Diversity in Steampunk – Exclusion from Inclusion

Update: In documenting the journey of merging East and West more equally within Steampunk, the below post will remain visible. It needs to be clarified however that as far as the interviewees are concerned, the situation has been resolved to satisfaction and all Steampunk ties are intact.

The beauty of Steampunk, among other things, is that everyone is dedicated to civilised communication; the frankness and support of those involved have been a perfect example of this.

Original Post (04/09/2014)

Steampunk India’s letter to the Independent on Sunday regarding the New Review Steampunk feature from the 31st of August:

The great irony. To be asked by the Independent on Sunday for an interview on MultiCulturalism in Steampunk at the Steampunk Summer Fete Event in Greenwich.
And a white lady pretty much pushed in and said to the journalist ‘do you want to interview us both together?’ (I must say that she was also set to be interviewed on her own subject within Steampunk).

To see the article finally come out, and I am not in it all (not whining here, editorial decisions have to be made), and to see a huge picture of the white lady, with *her* quote about multiculturalism and inclusion in Steampunk, but not my perspective, is a massive dose of ‘Same Old, Same Old.’

I am aware this sounds like sour grapes, but that is really not what I’m saying.

It’s not just the fashion that has been transported through time; to hear a white person make my point must feel how a black performer felt watching The Black and White Minstrels.
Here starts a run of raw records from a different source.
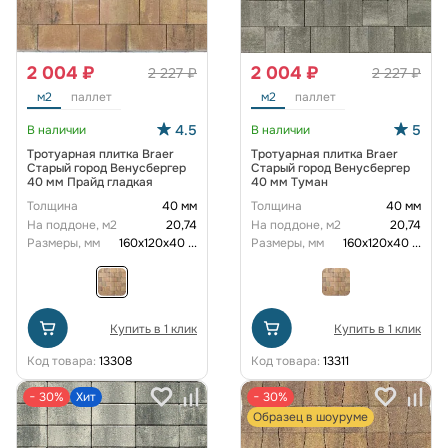
2 004 ₽
2 004 ₽
2 227 ₽
2 227 ₽
м2
паллет
м2
паллет
4.5
5
В наличии
В наличии
Тротуарная плитка Braer
Тротуарная плитка Braer
Старый город Венусбергер
Старый город Венусбергер
40 мм Прайд гладкая
40 мм Туман
Толщина
40 мм
Толщина
40 мм
На поддоне, м2
20,74
На поддоне, м2
20,74
Размеры, мм
160х120х40
...
Размеры, мм
160х120х40
...
Купить в 1 клик
Купить в 1 клик
Код товара:
13308
Код товара:
13311
− 30%
Хит
− 30%
Образец в шоуруме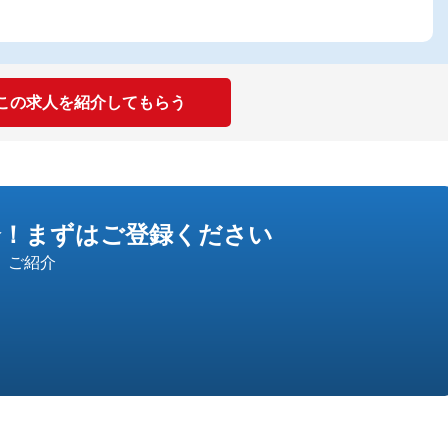
この求人を紹介してもらう
介！
まずはご登録ください
」ご紹介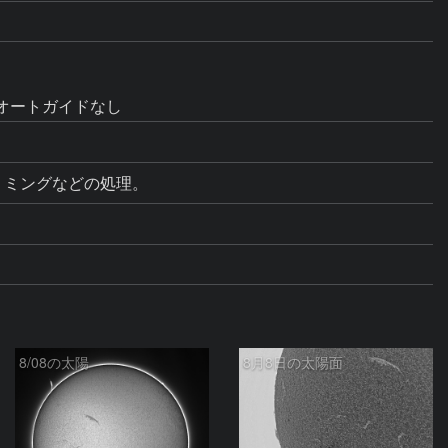
オートガイドなし
トリミングなどの処理。
8/08の太陽
8月8日の太陽面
I’m sure its all a massive coincidence. Culture is built from an avalanche of coincidences.

Best Regards,
Suna Dasi
Steampunk India

P.S. The event organiser, Yomi Ayeni, was also wholly absent from the article: strange in itself. Total coincidence he was the only black person.

Below: Writer Suna Dasi at the Greenwich Steampunk Summer Fete, acting the part of Tinku Ranbir as portrayed in The Clockwork Watch. Artwork by Jennie Gyllblad. Photo by Ziggy Gaji. (www.clockworkwatch.com)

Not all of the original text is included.